(Page-level text extractions)
######

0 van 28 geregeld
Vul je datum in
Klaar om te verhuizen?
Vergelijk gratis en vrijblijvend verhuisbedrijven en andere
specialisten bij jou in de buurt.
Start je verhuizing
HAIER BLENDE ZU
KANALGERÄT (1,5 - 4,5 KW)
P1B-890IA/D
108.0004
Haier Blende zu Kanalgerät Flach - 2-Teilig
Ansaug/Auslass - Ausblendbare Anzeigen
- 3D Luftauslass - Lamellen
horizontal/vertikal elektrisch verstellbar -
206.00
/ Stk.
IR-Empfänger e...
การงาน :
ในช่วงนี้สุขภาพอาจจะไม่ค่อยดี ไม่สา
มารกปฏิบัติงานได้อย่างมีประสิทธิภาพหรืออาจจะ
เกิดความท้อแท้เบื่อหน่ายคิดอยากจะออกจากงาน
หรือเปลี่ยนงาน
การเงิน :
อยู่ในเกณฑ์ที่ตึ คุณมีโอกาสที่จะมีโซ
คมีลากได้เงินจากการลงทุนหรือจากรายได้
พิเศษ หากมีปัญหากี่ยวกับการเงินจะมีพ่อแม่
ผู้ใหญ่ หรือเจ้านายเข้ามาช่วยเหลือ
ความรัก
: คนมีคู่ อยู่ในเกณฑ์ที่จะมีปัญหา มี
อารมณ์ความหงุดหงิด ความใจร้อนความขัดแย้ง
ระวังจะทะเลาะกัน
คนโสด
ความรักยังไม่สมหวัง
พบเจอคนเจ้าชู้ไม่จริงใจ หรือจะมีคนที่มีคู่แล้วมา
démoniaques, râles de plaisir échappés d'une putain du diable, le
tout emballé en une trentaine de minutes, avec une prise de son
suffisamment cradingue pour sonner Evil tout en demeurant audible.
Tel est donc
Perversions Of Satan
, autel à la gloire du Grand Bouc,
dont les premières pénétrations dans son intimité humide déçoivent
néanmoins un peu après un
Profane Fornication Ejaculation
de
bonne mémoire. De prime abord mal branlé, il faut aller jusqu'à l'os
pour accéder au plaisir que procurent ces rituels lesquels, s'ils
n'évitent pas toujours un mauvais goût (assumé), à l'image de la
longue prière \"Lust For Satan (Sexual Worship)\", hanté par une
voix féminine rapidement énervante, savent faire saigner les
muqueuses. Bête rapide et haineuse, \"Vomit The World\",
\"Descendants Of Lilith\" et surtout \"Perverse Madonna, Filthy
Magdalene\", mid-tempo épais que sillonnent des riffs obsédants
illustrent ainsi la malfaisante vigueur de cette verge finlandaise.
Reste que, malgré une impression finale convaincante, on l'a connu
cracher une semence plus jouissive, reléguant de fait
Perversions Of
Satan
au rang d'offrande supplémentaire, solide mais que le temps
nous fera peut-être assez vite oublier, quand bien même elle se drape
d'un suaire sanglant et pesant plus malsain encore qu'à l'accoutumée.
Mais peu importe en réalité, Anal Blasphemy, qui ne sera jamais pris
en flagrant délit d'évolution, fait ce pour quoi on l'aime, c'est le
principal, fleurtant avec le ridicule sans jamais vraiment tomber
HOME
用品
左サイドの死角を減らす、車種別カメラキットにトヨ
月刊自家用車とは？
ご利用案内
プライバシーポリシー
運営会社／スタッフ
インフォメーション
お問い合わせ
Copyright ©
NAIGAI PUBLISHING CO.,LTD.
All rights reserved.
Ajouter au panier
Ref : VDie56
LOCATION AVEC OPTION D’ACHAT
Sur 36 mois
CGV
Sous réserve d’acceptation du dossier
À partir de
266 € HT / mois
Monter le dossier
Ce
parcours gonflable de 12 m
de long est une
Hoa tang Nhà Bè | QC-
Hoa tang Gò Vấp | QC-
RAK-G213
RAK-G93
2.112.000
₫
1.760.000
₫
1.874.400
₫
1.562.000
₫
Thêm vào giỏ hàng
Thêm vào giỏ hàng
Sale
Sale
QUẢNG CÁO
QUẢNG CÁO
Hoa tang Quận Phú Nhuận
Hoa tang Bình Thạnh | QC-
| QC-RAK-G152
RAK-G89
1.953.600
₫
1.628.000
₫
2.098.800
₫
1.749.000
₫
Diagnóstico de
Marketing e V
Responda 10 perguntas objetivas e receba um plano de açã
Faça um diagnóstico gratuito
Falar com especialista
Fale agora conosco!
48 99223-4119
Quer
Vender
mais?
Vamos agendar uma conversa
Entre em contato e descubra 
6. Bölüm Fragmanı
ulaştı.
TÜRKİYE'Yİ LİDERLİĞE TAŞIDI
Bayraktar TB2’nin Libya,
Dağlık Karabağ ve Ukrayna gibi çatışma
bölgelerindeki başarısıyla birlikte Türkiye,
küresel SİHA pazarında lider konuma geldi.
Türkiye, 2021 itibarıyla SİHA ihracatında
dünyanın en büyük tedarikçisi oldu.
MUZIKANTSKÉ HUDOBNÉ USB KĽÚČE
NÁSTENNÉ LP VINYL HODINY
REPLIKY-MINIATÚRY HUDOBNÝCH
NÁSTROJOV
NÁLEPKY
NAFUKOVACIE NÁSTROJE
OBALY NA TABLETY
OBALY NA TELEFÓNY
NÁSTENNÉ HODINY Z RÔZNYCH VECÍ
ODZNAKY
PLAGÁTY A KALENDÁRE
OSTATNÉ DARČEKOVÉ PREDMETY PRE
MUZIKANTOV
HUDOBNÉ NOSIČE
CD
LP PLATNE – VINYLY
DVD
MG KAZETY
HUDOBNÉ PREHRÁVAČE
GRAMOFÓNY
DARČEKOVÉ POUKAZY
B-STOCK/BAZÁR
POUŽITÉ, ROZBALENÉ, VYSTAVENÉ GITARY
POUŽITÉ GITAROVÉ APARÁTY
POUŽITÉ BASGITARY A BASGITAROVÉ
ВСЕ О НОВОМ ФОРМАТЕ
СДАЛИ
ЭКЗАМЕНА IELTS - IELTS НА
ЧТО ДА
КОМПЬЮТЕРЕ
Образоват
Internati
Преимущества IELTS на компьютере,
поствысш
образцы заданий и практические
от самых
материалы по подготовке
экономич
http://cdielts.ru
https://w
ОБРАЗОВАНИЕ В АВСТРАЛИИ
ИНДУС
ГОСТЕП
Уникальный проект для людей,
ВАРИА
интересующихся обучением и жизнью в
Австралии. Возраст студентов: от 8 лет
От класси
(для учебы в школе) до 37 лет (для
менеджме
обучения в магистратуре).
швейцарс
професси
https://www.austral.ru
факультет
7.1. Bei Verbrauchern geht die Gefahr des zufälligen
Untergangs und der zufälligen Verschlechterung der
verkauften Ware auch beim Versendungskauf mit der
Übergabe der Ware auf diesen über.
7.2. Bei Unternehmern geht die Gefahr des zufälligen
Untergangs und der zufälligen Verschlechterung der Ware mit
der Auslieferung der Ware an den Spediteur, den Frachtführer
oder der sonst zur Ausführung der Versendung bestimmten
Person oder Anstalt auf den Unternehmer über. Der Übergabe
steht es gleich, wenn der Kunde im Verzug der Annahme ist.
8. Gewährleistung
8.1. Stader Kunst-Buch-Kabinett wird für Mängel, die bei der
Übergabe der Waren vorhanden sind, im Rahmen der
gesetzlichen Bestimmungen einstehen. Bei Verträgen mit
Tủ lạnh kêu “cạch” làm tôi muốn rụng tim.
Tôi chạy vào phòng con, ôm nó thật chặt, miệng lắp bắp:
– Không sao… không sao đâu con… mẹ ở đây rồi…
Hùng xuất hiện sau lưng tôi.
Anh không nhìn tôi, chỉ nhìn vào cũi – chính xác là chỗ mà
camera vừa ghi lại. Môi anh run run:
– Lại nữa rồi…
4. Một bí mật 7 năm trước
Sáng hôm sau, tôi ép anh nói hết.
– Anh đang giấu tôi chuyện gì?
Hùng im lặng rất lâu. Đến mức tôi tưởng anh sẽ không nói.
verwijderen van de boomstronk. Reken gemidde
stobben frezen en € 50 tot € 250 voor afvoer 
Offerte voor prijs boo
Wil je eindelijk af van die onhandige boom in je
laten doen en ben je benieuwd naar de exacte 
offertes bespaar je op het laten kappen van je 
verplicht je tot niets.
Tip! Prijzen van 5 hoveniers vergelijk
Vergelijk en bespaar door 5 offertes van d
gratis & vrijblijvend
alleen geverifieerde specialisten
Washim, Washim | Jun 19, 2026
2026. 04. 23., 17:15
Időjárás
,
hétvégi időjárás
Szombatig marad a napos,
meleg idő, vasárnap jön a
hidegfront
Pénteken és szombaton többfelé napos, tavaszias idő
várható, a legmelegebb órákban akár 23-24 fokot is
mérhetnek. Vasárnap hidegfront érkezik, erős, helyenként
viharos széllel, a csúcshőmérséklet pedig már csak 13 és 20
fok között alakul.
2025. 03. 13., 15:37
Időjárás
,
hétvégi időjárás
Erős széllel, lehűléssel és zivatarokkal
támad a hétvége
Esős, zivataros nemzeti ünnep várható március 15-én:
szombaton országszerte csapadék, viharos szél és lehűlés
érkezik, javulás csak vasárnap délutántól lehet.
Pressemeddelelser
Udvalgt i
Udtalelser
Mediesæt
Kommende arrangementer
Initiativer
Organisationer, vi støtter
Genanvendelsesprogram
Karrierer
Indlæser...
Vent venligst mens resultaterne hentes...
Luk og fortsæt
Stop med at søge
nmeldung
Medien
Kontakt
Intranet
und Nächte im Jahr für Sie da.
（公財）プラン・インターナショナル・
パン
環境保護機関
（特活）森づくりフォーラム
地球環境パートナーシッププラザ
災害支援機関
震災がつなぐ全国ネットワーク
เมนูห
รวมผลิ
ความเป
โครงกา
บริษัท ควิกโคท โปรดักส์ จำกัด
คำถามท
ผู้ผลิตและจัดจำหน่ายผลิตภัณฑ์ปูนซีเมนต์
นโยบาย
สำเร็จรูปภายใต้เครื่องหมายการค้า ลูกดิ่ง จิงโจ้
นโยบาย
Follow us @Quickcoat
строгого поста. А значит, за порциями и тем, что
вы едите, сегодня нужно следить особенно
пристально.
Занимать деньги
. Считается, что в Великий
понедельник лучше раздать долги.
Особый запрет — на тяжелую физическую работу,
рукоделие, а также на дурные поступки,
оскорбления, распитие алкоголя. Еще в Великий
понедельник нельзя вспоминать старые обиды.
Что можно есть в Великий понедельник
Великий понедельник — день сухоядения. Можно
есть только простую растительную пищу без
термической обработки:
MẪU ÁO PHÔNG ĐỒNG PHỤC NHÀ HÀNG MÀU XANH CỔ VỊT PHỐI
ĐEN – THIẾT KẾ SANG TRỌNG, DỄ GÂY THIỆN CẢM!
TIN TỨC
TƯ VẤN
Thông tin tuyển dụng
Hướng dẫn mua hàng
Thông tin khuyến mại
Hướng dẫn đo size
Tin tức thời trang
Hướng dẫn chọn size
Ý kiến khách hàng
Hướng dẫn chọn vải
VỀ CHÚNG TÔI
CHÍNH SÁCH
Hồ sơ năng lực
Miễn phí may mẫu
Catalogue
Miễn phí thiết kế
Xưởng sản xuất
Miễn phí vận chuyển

######

**TASK ITEM:** All lines above from the one containing "Vergelijk gratis en" to the one containing "illustrent ainsi la" must be repeated exactly, both lines included, and no others.

**FINISHED TASK:**
Vergelijk gratis en vrijblijvend verhuisbedrijven en andere
specialisten bij jou in de buurt.
Start je verhuizing
HAIER BLENDE ZU
KANALGERÄT (1,5 - 4,5 KW)
P1B-890IA/D
108.0004
Haier Blende zu Kanalgerät Flach - 2-Teilig
Ansaug/Auslass - Ausblendbare Anzeigen
- 3D Luftauslass - Lamellen
horizontal/vertikal elektrisch verstellbar -
206.00
/ Stk.
IR-Empfänger e...
การงาน :
ในช่วงนี้สุขภาพอาจจะไม่ค่อยดี ไม่สา
มารกปฏิบัติงานได้อย่างมีประสิทธิภาพหรืออาจจะ
เกิดความท้อแท้เบื่อหน่ายคิดอยากจะออกจากงาน
หรือเปลี่ยนงาน
การเงิน :
อยู่ในเกณฑ์ที่ตึ คุณมีโอกาสที่จะมีโซ
คมีลากได้เงินจากการลงทุนหรือจากรายได้
พิเศษ หากมีปัญหากี่ยวกับการเงินจะมีพ่อแม่
ผู้ใหญ่ หรือเจ้านายเข้ามาช่วยเหลือ
ความรัก
: คนมีคู่ อยู่ในเกณฑ์ที่จะมีปัญหา มี
อารมณ์ความหงุดหงิด ความใจร้อนความขัดแย้ง
ระวังจะทะเลาะกัน
คนโสด
ความรักยังไม่สมหวัง
พบเจอคนเจ้าชู้ไม่จริงใจ หรือจะมีคนที่มีคู่แล้วมา
démoniaques, râles de plaisir échappés d'une putain du diable, le
tout emballé en une trentaine de minutes, avec une prise de son
suffisamment cradingue pour sonner Evil tout en demeurant audible.
Tel est donc
Perversions Of Satan
, autel à la gloire du Grand Bouc,
dont les premières pénétrations dans son intimité humide déçoivent
néanmoins un peu après un
Profane Fornication Ejaculation
de
bonne mémoire. De prime abord mal branlé, il faut aller jusqu'à l'os
pour accéder au plaisir que procurent ces rituels lesquels, s'ils
n'évitent pas toujours un mauvais goût (assumé), à l'image de la
longue prière \"Lust For Satan (Sexual Worship)\", hanté par une
voix féminine rapidement énervante, savent faire saigner les
muqueuses. Bête rapide et haineuse, \"Vomit The World\",
\"Descendants Of Lilith\" et surtout \"Perverse Madonna, Filthy
Magdalene\", mid-tempo épais que sillonnent des riffs obsédants
illustrent ainsi la malfaisante vigueur de cette verge finlandaise.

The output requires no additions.